* **PROVIDED RECORDS**
====

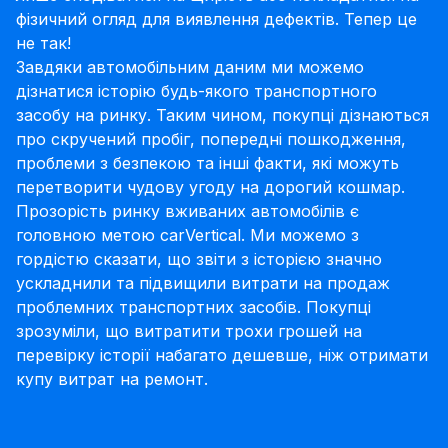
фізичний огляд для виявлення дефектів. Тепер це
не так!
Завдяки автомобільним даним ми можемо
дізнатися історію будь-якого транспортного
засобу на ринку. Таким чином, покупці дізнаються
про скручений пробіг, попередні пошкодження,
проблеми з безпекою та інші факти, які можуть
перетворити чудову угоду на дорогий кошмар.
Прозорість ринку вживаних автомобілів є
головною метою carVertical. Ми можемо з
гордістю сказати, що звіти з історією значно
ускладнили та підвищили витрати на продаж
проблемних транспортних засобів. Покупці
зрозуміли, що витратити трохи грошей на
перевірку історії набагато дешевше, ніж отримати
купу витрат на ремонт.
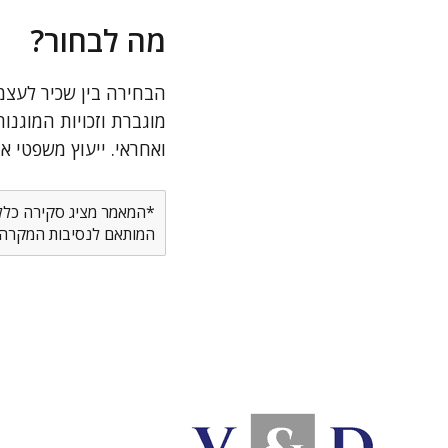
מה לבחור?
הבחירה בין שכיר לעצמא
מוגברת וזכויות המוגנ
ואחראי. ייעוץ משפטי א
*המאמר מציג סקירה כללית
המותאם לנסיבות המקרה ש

====

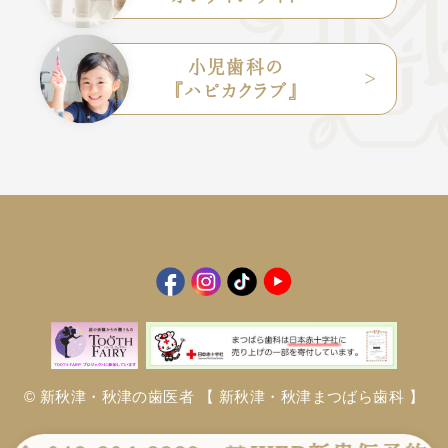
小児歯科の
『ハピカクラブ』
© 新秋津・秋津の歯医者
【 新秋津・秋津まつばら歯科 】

====

* **EXERCISE GOAL**
Give again the stretch of lines above from the one with "проблеми з безпекою та інші факти, які можуть" through the one with "המותאם לנסיבות המקרה ש", both ends kept, and copy no pictures.

* **ANSWER TO THE PROBLEM**
проблеми з безпекою та інші факти, які можуть
перетворити чудову угоду на дорогий кошмар.
Прозорість ринку вживаних автомобілів є
головною метою carVertical. Ми можемо з
гордістю сказати, що звіти з історією значно
ускладнили та підвищили витрати на продаж
проблемних транспортних засобів. Покупці
зрозуміли, що витратити трохи грошей на
перевірку історії набагато дешевше, ніж отримати
купу витрат на ремонт.
מה לבחור?
הבחירה בין שכיר לעצמא
מוגברת וזכויות המוגנ
ואחראי. ייעוץ משפטי א
*המאמר מציג סקירה כללית
המותאם לנסיבות המקרה ש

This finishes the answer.